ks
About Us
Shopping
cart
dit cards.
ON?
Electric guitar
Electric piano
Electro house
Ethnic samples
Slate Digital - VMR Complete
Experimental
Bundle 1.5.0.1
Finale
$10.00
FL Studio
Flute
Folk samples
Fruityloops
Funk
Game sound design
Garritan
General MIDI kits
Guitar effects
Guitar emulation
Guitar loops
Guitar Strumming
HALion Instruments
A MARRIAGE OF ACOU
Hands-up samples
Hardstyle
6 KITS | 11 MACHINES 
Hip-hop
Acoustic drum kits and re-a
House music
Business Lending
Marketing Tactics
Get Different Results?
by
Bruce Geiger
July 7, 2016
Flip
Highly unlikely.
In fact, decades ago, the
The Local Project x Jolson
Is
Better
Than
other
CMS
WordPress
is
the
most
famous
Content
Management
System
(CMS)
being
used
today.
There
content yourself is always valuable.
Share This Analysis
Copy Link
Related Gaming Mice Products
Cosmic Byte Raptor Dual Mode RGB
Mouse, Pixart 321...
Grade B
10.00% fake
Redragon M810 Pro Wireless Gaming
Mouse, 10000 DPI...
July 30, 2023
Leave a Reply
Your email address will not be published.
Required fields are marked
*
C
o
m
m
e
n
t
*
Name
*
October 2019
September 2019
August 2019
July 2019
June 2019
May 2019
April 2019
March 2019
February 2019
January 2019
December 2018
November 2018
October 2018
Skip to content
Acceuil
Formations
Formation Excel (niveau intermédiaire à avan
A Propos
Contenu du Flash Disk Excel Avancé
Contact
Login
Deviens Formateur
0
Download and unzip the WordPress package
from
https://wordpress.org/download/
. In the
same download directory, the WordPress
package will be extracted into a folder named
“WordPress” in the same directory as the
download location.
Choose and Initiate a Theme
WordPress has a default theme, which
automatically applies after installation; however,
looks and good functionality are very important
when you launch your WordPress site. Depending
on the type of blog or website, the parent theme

==

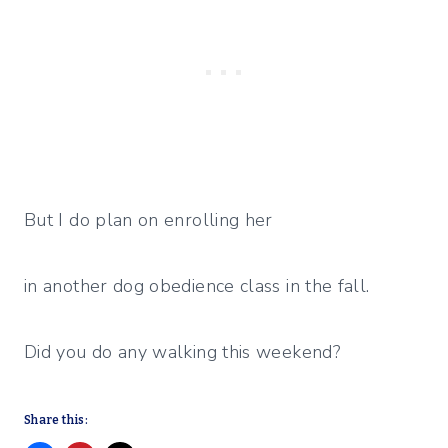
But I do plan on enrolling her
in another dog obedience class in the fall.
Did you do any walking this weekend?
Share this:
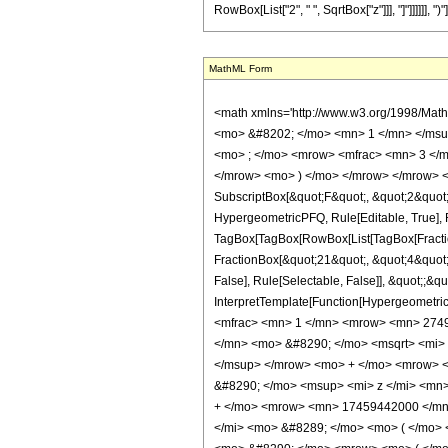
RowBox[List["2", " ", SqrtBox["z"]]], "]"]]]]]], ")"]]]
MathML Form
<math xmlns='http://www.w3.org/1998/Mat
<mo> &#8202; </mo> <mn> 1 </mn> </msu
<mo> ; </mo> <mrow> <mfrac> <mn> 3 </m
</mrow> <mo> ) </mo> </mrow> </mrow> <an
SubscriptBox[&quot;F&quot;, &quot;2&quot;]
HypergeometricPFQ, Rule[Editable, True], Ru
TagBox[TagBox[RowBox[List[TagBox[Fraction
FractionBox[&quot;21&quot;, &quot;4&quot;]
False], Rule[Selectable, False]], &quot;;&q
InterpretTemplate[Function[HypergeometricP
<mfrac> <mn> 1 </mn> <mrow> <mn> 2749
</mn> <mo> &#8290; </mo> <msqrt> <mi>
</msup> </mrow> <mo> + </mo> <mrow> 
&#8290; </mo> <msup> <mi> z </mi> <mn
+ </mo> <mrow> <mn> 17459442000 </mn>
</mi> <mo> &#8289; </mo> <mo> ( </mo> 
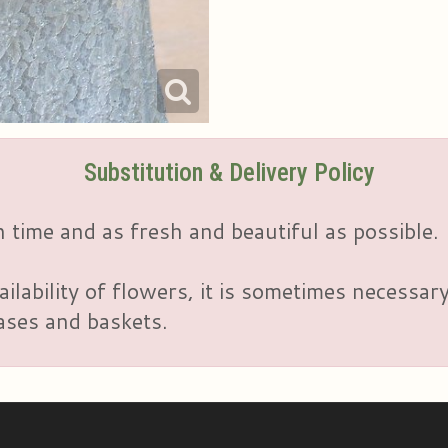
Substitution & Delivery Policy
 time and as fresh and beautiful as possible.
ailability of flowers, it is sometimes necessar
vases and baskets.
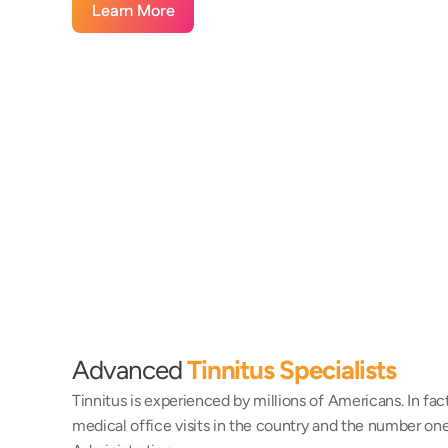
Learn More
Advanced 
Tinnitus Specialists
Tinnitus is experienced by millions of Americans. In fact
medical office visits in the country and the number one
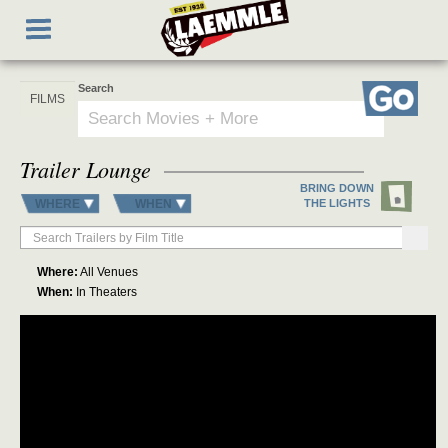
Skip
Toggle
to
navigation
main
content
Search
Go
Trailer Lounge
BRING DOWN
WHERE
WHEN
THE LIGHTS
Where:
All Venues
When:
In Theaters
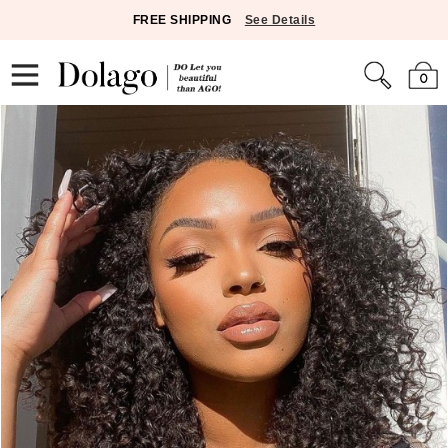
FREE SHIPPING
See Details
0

__EXERCISE__. The lines above that include "RowBox" should each be listed.

__OUTPUT OF THE TASK__.
RowBox[List["2", " ", SqrtBox["z"]]], "]"]]]]]], ")"]]]
TagBox[TagBox[RowBox[List[TagBox[Fraction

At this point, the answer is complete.